Caleb Kleinpeter takes District 17 Senate seat in primary election

Staff Report

Caleb Seth Kleinpeter, a first-term West Baton Rouge Parish councilman, will head to the State Capitol to assume a seat previously held by a fellow parish resident.

Kleinpeter, a Republican from Brusly, captured a first-round victory for the District 17 Senate seat Nov. 8 when he defeated state Rep. Jeremy LaCombe, D-New Roads, and Dr. Kirk Rousset, a Republican from Oscar.

Kleinpeter – a pipeline technician with Enterprise Pipeline who served combat tours in Iraq and Afghanistan with the U.S. Marine Corps – will finish the term Rick Ward began in 2020 after he won re-election outright in the primary. Ward relinquished the seat after he accepted a job in the private sector.

“This victory was not about me – it was about my team,” said Kleinpeter, 41. “I believed in myself, and I believed in my team, and I always said I thought we could win it in the first (primary).

Caleb Kleinpeter

“The people spoke, and some people were shocked,” he said. “I wasn’t, but I’m humbled that the voters turned out and they wanted change, and I’m going to get in this Senate seat working just as hard as I did when I was running for senator.”

The Grosse Tete native – who graduated from Brusly High School – claimed his strongest percentages came in St. Martin Parish, where he dominated with 85 percent (431 votes) against LaCombe’s 7 percent (35) and Rousset’s 8 percent (41).

The largest tally based on number of votes came from his native Iberville Parish, where 4,263 voters supported Kleinpeter – 18 votes more than LaCombe. Rousset garnered 677 votes (6 percent), his best showing across the district.

He also finished strong in Assumption Parish, where he commanded 2,553 votes (76 percent) to LaCombe’s 438 (13 percent) and Rousset’s 384 (11 percent).

Kleinpeter, drew 2,208 votes (55 percent) in his home base of West Baton Rouge, while LaCombe notched 1,427 (36 percent) and Rousset gained 363 (9 percent).

LaCombe’s only parish win came from Pointe Coupee, where he notched 5,161 votes (53 percent) against 3,912 (40 percent) for Kleinpeter and Rousset tallied 615 (6 percent), which amounted to his strongest showing across the district.

Kleinpeter also finished strong in East and West Feliciana, notching 56 percent of the votes in each parish.

Kleinpeter drew 4,081 votes to LaCombe’s 2,803 (38 percent) and Rousset’s 415 (6 percent) in East Feliciana.

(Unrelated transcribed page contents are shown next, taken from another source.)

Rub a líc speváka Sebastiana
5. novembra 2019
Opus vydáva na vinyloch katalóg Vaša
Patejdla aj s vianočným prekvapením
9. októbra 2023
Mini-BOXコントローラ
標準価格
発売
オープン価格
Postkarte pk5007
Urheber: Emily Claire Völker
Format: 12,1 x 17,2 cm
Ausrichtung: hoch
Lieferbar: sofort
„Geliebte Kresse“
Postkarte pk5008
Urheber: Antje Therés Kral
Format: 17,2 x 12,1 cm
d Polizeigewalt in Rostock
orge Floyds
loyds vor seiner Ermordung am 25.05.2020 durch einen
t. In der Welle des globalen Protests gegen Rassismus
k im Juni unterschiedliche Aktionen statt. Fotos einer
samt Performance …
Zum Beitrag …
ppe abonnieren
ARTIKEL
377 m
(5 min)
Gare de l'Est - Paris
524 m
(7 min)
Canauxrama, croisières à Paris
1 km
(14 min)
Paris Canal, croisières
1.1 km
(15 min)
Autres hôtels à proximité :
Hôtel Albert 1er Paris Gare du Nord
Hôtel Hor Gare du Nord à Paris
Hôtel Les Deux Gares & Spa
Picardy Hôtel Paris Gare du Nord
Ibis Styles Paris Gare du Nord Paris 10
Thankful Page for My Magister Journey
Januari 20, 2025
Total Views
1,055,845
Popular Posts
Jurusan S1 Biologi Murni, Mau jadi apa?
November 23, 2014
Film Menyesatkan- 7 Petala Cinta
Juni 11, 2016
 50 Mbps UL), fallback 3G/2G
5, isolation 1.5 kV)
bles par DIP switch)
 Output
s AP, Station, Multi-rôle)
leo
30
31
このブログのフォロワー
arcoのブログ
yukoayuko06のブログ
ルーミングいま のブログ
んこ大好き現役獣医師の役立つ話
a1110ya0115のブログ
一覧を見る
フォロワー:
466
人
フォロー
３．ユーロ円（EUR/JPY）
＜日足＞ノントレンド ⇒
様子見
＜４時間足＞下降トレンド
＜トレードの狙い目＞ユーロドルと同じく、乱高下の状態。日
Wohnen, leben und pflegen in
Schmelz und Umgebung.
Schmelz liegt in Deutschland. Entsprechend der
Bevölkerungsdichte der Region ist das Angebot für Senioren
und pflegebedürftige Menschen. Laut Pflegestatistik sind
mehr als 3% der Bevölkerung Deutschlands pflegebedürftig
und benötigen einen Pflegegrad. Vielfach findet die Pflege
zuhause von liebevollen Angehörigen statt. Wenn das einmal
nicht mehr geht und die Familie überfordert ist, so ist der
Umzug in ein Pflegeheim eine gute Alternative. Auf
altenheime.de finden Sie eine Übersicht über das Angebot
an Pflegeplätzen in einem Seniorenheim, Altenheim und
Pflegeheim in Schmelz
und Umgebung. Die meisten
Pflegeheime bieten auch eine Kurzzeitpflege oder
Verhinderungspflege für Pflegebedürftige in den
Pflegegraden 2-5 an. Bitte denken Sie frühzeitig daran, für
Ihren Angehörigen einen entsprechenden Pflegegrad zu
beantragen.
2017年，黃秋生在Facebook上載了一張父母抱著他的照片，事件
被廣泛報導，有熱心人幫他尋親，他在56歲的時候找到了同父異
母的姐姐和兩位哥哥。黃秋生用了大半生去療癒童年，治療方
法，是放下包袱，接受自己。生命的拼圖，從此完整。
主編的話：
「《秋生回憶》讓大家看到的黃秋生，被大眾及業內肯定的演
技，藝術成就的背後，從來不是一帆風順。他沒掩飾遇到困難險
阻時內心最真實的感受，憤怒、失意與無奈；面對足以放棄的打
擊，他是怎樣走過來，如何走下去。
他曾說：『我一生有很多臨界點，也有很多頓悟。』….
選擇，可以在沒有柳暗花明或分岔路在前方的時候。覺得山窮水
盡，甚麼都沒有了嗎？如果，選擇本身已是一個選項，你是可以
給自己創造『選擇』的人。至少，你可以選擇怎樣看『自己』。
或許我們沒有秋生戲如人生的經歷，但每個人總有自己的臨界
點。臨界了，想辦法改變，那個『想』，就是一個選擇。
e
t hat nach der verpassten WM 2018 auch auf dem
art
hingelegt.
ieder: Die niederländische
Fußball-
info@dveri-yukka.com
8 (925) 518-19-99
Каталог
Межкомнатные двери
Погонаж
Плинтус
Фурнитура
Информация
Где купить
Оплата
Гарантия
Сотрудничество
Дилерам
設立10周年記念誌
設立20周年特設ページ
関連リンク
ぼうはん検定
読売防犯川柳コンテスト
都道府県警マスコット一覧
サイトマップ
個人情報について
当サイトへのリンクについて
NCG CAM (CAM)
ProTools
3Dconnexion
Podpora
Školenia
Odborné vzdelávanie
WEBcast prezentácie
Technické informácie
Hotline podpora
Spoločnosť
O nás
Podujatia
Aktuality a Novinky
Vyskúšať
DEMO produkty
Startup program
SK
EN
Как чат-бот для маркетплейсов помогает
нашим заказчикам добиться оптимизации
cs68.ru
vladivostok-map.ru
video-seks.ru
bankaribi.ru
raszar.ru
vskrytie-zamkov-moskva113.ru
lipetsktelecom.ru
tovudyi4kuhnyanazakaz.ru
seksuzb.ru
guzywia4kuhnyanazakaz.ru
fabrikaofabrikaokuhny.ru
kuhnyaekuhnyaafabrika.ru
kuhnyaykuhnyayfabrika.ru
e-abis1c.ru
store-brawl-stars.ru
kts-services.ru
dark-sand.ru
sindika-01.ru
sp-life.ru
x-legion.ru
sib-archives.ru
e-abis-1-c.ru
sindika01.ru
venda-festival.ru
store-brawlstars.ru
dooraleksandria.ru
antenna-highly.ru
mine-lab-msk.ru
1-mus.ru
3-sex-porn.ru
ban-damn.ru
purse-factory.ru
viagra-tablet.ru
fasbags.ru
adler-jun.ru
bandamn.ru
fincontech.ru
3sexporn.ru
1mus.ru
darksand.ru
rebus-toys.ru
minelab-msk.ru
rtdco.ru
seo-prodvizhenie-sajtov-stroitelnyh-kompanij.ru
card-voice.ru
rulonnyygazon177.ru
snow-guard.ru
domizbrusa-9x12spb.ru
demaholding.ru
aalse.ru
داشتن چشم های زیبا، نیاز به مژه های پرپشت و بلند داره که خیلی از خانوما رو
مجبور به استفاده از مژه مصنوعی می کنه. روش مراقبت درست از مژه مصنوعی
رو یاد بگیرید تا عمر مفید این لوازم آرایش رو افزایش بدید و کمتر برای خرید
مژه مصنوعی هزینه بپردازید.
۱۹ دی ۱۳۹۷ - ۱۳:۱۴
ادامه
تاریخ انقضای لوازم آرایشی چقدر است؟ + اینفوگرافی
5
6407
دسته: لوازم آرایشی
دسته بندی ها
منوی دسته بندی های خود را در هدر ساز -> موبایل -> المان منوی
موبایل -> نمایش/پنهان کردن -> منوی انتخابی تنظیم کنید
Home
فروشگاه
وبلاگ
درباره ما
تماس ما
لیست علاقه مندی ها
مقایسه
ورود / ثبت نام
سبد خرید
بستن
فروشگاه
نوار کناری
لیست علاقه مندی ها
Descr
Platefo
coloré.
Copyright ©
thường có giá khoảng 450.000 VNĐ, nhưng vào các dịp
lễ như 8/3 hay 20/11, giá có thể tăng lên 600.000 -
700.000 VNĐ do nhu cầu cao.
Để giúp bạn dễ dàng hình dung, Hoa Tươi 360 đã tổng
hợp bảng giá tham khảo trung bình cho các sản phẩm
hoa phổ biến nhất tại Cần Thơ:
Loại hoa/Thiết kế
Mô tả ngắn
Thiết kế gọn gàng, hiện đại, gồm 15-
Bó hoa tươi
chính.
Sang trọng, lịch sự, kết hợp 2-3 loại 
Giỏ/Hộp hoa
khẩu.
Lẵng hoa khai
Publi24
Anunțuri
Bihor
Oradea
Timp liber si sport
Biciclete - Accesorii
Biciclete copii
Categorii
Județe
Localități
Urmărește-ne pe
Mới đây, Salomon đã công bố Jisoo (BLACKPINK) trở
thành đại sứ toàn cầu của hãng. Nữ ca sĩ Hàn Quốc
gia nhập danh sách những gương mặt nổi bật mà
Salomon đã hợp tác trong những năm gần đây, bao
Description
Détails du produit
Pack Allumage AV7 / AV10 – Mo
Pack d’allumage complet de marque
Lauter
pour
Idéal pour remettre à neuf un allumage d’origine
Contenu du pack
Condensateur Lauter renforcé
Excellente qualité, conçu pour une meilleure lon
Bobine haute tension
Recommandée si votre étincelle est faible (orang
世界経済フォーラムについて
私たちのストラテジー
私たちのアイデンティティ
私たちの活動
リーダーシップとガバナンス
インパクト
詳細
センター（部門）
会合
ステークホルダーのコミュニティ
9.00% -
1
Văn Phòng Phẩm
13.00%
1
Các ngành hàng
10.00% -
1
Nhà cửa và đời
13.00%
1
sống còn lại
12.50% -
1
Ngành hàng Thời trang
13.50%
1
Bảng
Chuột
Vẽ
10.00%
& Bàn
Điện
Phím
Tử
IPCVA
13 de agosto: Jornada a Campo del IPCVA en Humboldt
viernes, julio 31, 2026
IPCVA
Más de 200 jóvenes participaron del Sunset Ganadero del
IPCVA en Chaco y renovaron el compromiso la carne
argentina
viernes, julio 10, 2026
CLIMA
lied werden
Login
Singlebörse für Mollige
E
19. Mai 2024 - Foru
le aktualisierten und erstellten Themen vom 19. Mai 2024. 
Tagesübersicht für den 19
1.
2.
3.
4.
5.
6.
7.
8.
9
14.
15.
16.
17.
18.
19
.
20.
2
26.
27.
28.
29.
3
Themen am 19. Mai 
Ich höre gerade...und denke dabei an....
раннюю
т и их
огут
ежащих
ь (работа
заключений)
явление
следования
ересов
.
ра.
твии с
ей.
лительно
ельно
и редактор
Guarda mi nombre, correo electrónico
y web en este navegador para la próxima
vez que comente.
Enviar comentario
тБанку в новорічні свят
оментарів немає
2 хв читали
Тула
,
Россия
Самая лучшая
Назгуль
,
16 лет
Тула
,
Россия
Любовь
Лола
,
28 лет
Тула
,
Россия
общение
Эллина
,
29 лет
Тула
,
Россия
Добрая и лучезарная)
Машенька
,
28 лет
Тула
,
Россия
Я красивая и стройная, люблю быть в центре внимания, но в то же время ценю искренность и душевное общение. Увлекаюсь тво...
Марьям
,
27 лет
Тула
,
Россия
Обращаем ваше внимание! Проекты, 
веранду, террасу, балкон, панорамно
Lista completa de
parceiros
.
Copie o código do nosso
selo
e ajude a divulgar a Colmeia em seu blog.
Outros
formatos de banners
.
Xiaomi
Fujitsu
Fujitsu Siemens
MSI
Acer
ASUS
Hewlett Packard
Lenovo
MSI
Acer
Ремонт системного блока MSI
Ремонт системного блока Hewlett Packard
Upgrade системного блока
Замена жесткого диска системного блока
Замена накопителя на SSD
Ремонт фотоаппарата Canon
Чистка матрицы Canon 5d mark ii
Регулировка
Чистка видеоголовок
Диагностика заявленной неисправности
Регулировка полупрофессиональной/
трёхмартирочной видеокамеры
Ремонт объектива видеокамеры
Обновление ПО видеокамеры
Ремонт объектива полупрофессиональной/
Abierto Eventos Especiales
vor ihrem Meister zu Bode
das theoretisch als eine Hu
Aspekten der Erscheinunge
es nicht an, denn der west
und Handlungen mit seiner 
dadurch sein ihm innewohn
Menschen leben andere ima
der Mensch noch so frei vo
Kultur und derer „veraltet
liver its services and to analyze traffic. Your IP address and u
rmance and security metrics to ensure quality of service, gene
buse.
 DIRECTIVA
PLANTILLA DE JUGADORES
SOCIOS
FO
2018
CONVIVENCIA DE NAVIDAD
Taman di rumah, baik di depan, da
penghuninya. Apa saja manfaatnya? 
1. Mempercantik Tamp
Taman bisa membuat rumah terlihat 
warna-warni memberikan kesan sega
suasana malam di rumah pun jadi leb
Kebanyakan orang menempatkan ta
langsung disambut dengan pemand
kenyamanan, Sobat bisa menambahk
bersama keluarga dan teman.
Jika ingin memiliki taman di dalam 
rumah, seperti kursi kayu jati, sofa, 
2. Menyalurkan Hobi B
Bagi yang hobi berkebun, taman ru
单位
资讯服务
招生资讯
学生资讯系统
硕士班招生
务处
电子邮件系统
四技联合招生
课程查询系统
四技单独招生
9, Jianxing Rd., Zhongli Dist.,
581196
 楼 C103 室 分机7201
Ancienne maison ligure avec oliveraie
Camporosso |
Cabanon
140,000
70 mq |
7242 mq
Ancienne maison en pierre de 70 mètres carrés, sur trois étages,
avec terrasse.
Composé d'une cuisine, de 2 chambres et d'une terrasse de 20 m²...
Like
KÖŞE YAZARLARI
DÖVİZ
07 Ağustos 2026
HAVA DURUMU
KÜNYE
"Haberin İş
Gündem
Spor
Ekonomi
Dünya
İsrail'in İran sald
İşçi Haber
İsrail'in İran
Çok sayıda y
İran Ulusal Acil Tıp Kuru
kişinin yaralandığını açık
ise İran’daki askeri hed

In West Feliciana, he captured 557 votes against 323 (33 percent) for LaCombe and 107 (11 percent) for Rousset. 

Kleinpeter garnered 3,028 votes (48 percent) in East Baton Rouge, while LaCombe finished with 2,738 (43 percent) and Rousset gained 557 (9 percent).

In St. Helena, only 3 percentage points separated Kleinpeter and LaCombe. Kleinpeter led the pack with 1,156 votes (48 percent) to LaCombe’s 1,083 votes (45 percent). Rousset drew 190 (8 percent).

Kleinpeter will take office during what promises to be one of the busiest election years in almost a decade. The 2023 cycle will be highlighted by a potentially crowded ballot in which Republicans have already begun maneuvering to put the GOP back in state’s top seat after two terms under term-limited Democratic officeholder John Bel Edwards.

Republican state Attorney General Jeff Landry, who announced his candidacy last month, has already drawn endorsement from the Louisiana GOP.

LaCombe will remain in the state House of Representatives, where he holds the District 18 seat he won in a special election.

He replaced Major Thibaut, who resigned after he was elected Pointe Coupee’s first parish president. 

LaCombe will be up for re-election next year and will serve his first year in Baton Rouge during a budget year for the legislative session.

Kleinpeter said he will be working with Ward on details regarding the issues he will face as senator.

He said received a congratulatory call from LaCombe on Election night.  

“I have a lot of respect for Jeremy for doing that … he’s great guy and I’ve always said that.

“I told him I looked forward to working with him, shaking hands with him and putting our differences aside,” he said. “There were things from outside sources put out on him, and it was the same way with me, but I told him I need him for his experience, and we need to work together to make this a better place … he agreed, and I look forward to working with him when we get to the session.”